The Aussie and the Kiwi were sent in opposite directions following the release of Australian CPI data and the RBNZ’s interest rate decision, respectively. After the events of today, pricing in the interbank market suggests interest rates in Australia may match those in NZ as early as October. In other words, the market is looking for another 50 bps of cuts from the RBA, while the RBNZ holds its cash rate steady at 2.5%. While we are only looking for one cut of 25 bps this year by the RBA, the possibility of a more dovish RBA and more neutral RBNZ may weigh on AUDNZD later this year.

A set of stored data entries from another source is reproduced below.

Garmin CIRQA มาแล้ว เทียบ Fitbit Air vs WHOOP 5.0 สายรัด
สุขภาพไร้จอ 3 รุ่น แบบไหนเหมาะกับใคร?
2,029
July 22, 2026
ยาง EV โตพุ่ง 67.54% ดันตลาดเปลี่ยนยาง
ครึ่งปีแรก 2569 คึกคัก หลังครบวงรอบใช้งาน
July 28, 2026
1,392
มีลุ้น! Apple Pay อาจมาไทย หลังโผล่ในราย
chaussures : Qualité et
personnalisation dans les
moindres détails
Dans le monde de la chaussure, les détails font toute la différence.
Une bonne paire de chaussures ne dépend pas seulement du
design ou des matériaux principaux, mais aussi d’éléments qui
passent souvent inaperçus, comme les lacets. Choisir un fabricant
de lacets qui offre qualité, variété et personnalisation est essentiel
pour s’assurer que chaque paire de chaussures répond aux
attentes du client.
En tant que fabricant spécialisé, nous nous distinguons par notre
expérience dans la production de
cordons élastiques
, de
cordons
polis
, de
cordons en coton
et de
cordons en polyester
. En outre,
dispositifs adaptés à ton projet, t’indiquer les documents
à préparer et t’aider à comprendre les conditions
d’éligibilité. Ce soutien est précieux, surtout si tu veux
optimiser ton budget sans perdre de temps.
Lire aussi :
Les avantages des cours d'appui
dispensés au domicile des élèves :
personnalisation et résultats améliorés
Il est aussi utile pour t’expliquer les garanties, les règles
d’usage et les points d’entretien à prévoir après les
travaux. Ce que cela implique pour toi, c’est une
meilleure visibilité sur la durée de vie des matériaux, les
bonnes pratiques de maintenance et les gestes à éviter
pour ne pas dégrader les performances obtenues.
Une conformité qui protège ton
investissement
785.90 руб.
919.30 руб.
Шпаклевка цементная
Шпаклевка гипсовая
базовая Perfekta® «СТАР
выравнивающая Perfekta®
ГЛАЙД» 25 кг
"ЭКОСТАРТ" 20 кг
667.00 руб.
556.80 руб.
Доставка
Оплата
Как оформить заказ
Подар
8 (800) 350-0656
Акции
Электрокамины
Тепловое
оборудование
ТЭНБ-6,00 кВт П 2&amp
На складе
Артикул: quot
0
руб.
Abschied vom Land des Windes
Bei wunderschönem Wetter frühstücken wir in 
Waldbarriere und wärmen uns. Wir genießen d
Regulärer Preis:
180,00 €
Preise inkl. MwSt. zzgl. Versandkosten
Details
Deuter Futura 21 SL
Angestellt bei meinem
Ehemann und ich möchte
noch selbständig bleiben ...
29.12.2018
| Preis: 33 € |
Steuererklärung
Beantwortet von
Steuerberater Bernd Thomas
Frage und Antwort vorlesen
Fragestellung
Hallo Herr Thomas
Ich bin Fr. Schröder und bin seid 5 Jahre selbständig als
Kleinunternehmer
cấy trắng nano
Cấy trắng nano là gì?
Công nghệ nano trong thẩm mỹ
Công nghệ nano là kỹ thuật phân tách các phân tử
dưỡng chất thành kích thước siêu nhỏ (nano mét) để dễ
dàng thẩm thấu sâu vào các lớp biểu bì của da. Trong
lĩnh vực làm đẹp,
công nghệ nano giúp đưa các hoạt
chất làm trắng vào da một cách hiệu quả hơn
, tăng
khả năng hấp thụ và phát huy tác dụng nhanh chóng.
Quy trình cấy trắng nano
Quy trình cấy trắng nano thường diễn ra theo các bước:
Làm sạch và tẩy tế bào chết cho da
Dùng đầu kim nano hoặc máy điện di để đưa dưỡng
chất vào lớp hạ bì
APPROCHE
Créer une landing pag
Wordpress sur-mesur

The RBNZ to remain on hold this year
At a monetary policy meeting this morning, the Reserve Bank of New Zealand elected to leave the official cash rate at 2.5%, as expected, while indicating that rates will remain on hold throughout 2013. The RBNZ noted that the kiwi is hurting certain areas of the economy and is overvalued, and rising housing prices are a concern. All of that was expected. However, the bank didn’t hint at the possibility of influencing the exchange rate, either through interest rates or by intervening in the FX market. This was somewhat of a disappointment for investors that were looking for the bank to be more vocal about the idea of pushing the NZ dollar back towards its fair value, at least according to the RBNZ.
Looking ahead, we see the kiwi as a continual hindrance to key parts of the economy. But the threat of rising inflation later this year may prevent the bank from cutting the official cash rate to offset the impact, given the statement by the bank today. There is still an outside chance the bank will intervene in the FX market to devalue the kiwi, but we don’t think this is likely given it would be an uphill battle for the bank to keep the kiwi materially depreciated for a significant period of time.

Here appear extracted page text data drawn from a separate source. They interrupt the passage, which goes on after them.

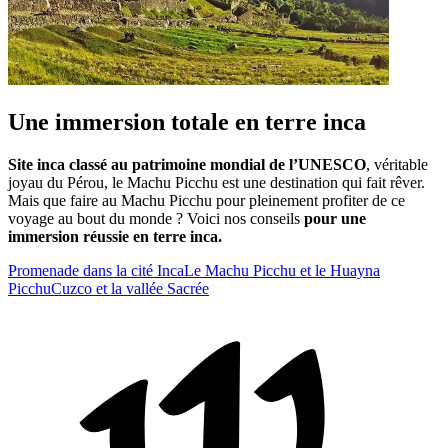
Une immersion totale en terre inca
Site inca classé au patrimoine mondial de l’UNESCO
, véritable
joyau du Pérou, le Machu Picchu est une destination qui fait rêver.
Mais que faire au Machu Picchu pour pleinement profiter de ce
voyage au bout du monde ? Voici nos conseils
pour une
immersion réussie en terre inca.
Promenade dans la cité Inca
Le Machu Picchu et le Huayna
Picchu
Cuzco et la vallée Sacrée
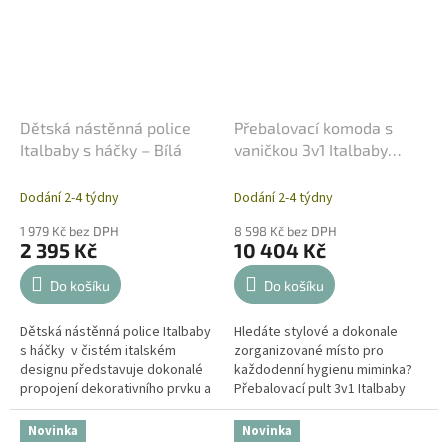
Dětská nástěnná police
Přebalovací komoda s
Italbaby s háčky – Bílá
vaničkou 3v1 Italbaby
Matisse – Grey
Dodání 2-4 týdny
Dodání 2-4 týdny
1 979 Kč bez DPH
8 598 Kč bez DPH
2 395 Kč
10 404 Kč
Do košíku
Do košíku
Dětská nástěnná police Italbaby
Hledáte stylové a dokonale
s háčky v čistém italském
zorganizované místo pro
designu představuje dokonalé
každodenní hygienu miminka?
propojení dekorativního prvku a
Přebalovací pult 3v1 Italbaby
praktického úložného prostoru.
Matisse v nadčasovém šedém
Tato designová police...
(Grey) odstínu elegantně
Novinka
Novinka
kombinuje...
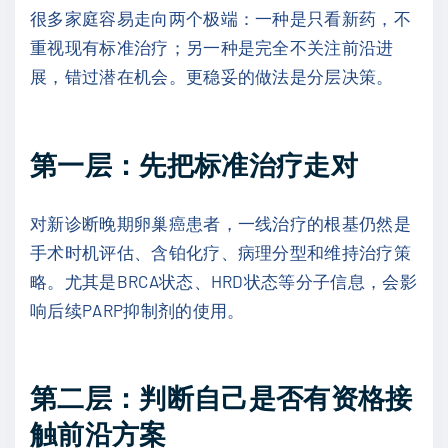
很多家庭容易走向两个极端：一种是只看新药，不
重视现有标准治疗；另一种是完全不关注前沿进
展，错过潜在机会。更稳妥的做法是分层决策。
第一层：先把标准治疗走对
对新诊断晚期卵巢癌患者，一线治疗的根基仍然是
手术时机评估、含铂化疗、病理分型和维持治疗策
略。尤其是BRCA状态、HRD状态等分子信息，会影
响后续PARP抑制剂的使用。
第二层：判断自己是否有资格接
触前沿方案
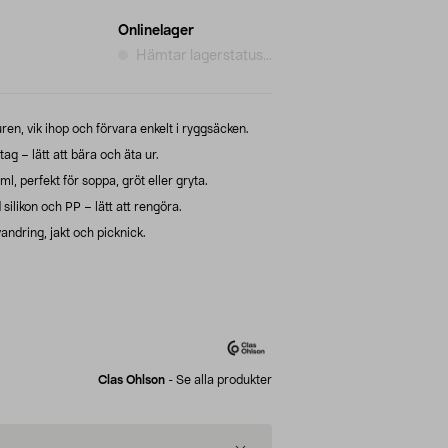
Onlinelager
Hämtar lagerstatus...
en, vik ihop och förvara enkelt i ryggsäcken.
 – lätt att bära och äta ur.
, perfekt för soppa, gröt eller gryta.
ilikon och PP – lätt att rengöra.
andring, jakt och picknick.
Clas Ohlson
-
Se alla produkter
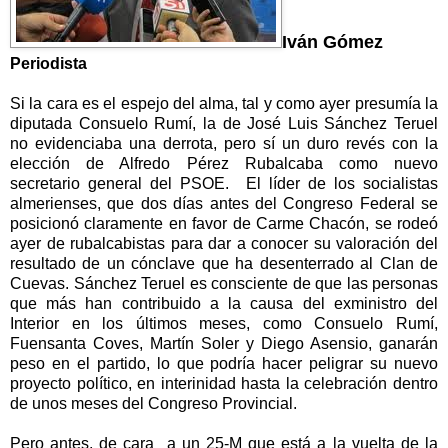
Iván Gómez
Periodista
Si la cara es el espejo del alma, tal y como ayer presumía la
diputada Consuelo Rumí, la de José Luis Sánchez Teruel
no evidenciaba una derrota, pero sí un duro revés con la
elección de Alfredo Pérez Rubalcaba como nuevo
secretario general del PSOE. El líder de los socialistas
almerienses, que dos días antes del Congreso Federal se
posicionó claramente en favor de Carme Chacón, se rodeó
ayer de rubalcabistas para dar a conocer su valoración del
resultado de un cónclave que ha desenterrado al Clan de
Cuevas. Sánchez Teruel es consciente de que las personas
que más han contribuido a la causa del exministro del
Interior en los últimos meses, como Consuelo Rumí,
Fuensanta Coves, Martín Soler y Diego Asensio, ganarán
peso en el partido, lo que podría hacer peligrar su nuevo
proyecto político, en interinidad hasta la celebración dentro
de unos meses del Congreso Provincial.
Pero antes, de cara a un 25-M que está a la vuelta de la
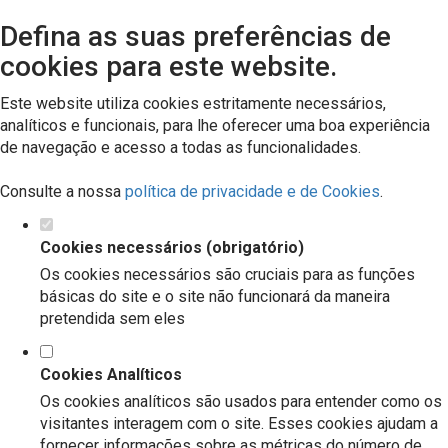
Defina as suas preferências de
cookies para este website.
Este website utiliza cookies estritamente necessários,
analíticos e funcionais, para lhe oferecer uma boa experiência
de navegação e acesso a todas as funcionalidades.
Consulte a nossa
política de privacidade e de Cookies
.
Cookies necessários (obrigatório)
Os cookies necessários são cruciais para as funções
básicas do site e o site não funcionará da maneira
pretendida sem eles
Cookies Analíticos
Os cookies analíticos são usados para entender como os
visitantes interagem com o site. Esses cookies ajudam a
fornecer informações sobre as métricas do número de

Australia’s CPI misses estimates
In Australia, CPI for Q1 missed market expectations, sending the Aussie lower. Headline CPI rose 0.4% q/q and 2.5% y/y, much less than the 0.7%q/q and 2.8% y/y estimated. Trimmed mean and weighted medium CPI increased 2.2% y/y and 2.6% y/y respectively, well within the RBA’s 2-3% target. Overall, the inflation data should see the RBA retain its easing bias at its May meeting. Although, we think the chance of a rate cut is unlikely as this stage, as we need to see weakness in other economic data.

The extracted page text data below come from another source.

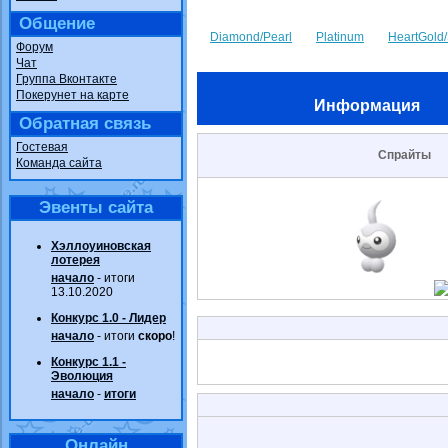
Общение
Diamond/Pearl
Platinum
HeartGold/
Форум
Чат
Группа Вконтакте
Покерунет на карте
Информация
Обратная связь
Гостевая
Спрайты
Команда сайта
Эвенты сайта
Хэллоуиновская
лотерея
начало
- итоги
13.10.2020
Конкурс 1.0 - Лидер
начало
- итоги
скоро
!
Конкурс 1.1 -
Эволюция
начало
-
итоги
Онлайн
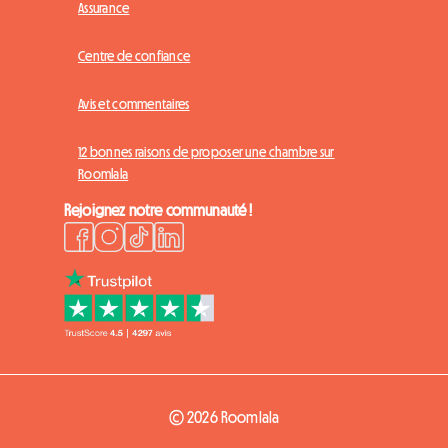
Assurance
Centre de confiance
Avis et commentaires
12 bonnes raisons de proposer une chambre sur
Roomlala
Rejoignez notre communauté !
© 2026 Roomlala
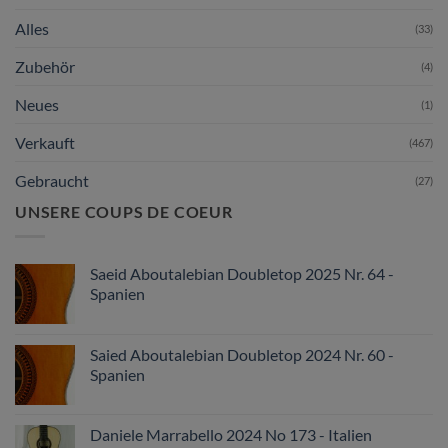
Alles
(33)
Zubehör
(4)
Neues
(1)
Verkauft
(467)
Gebraucht
(27)
UNSERE COUPS DE COEUR
Saeid Aboutalebian Doubletop 2025 Nr. 64 -
Spanien
Saied Aboutalebian Doubletop 2024 Nr. 60 -
Spanien
Daniele Marrabello 2024 No 173 - Italien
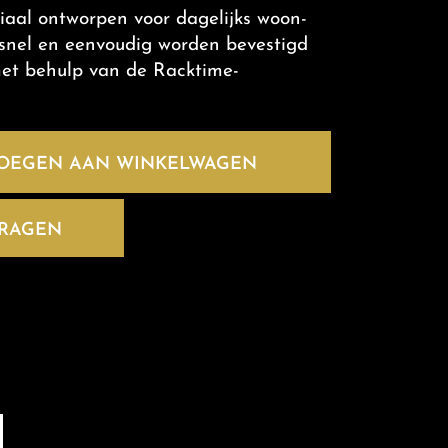
ciaal ontworpen voor dagelijks woon-
snel en eenvoudig worden bevestigd
met behulp van de Racktime-
OEGEN AAN WINKELWAGEN
VRAGEN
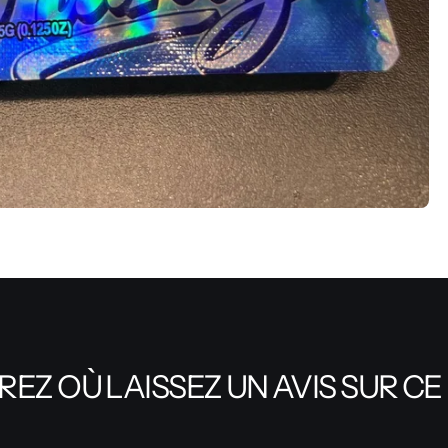
EZ OÙ LAISSEZ UN AVIS SUR CE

Recent figures show that consumer confidence has rebounded and there as signs of a broader pick-up in growth in non-mining parts of the economy, which may keep the RBA on hold next month. However, when mining investment peaks later this year, there is the possibility that non-mining parts of the economy will not be able to fill the gap.
JPY eyes the BoJ
USDJPY was fairly jumpy today in the lead up to a policy meeting at the BoJ which begins tomorrow. Not much is expected from the BoJ this time around. As the bank implements policy easing it announced earlier in the month and assesses its impact on inflation and growth.